Nothing but the pictures should be left out when you copy the records exactly.

::::::

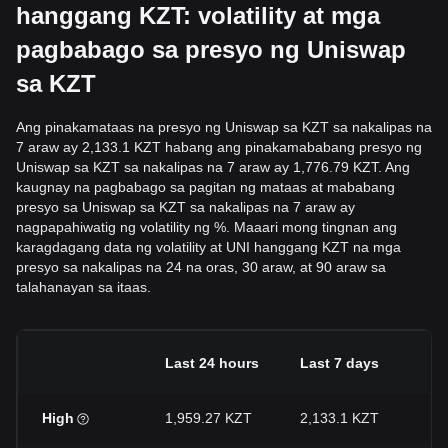
hanggang KZT: volatility at mga
pagbabago sa presyo ng Uniswap
sa KZT
Ang pinakamataas na presyo ng Uniswap sa KZT sa nakalipas na
7 araw ay 2,133.1 KZT habang ang pinakamababang presyo ng
Uniswap sa KZT sa nakalipas na 7 araw ay 1,776.79 KZT. Ang
kaugnay na pagbabago sa pagitan ng mataas at mababang
presyo sa Uniswap sa KZT sa nakalipas na 7 araw ay
nagpapahiwatig ng volatility ng %. Maaari mong tingnan ang
karagdagang data ng volatility at UNI hanggang KZT na mga
presyo sa nakalipas na 24 na oras, 30 araw, at 90 araw sa
talahanayan sa itaas.
H
Last 24 hours
Last 7 days
a
High
1,959.27 KZT
2,133.1 KZT
2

::::::

• [Exercise output]
hanggang KZT: volatility at mga
pagbabago sa presyo ng Uniswap
sa KZT
Ang pinakamataas na presyo ng Uniswap sa KZT sa nakalipas na
7 araw ay 2,133.1 KZT habang ang pinakamababang presyo ng
Uniswap sa KZT sa nakalipas na 7 araw ay 1,776.79 KZT. Ang
kaugnay na pagbabago sa pagitan ng mataas at mababang
presyo sa Uniswap sa KZT sa nakalipas na 7 araw ay
nagpapahiwatig ng volatility ng %. Maaari mong tingnan ang
karagdagang data ng volatility at UNI hanggang KZT na mga
presyo sa nakalipas na 24 na oras, 30 araw, at 90 araw sa
talahanayan sa itaas.
H
Last 24 hours
Last 7 days
a
High
1,959.27 KZT
2,133.1 KZT
2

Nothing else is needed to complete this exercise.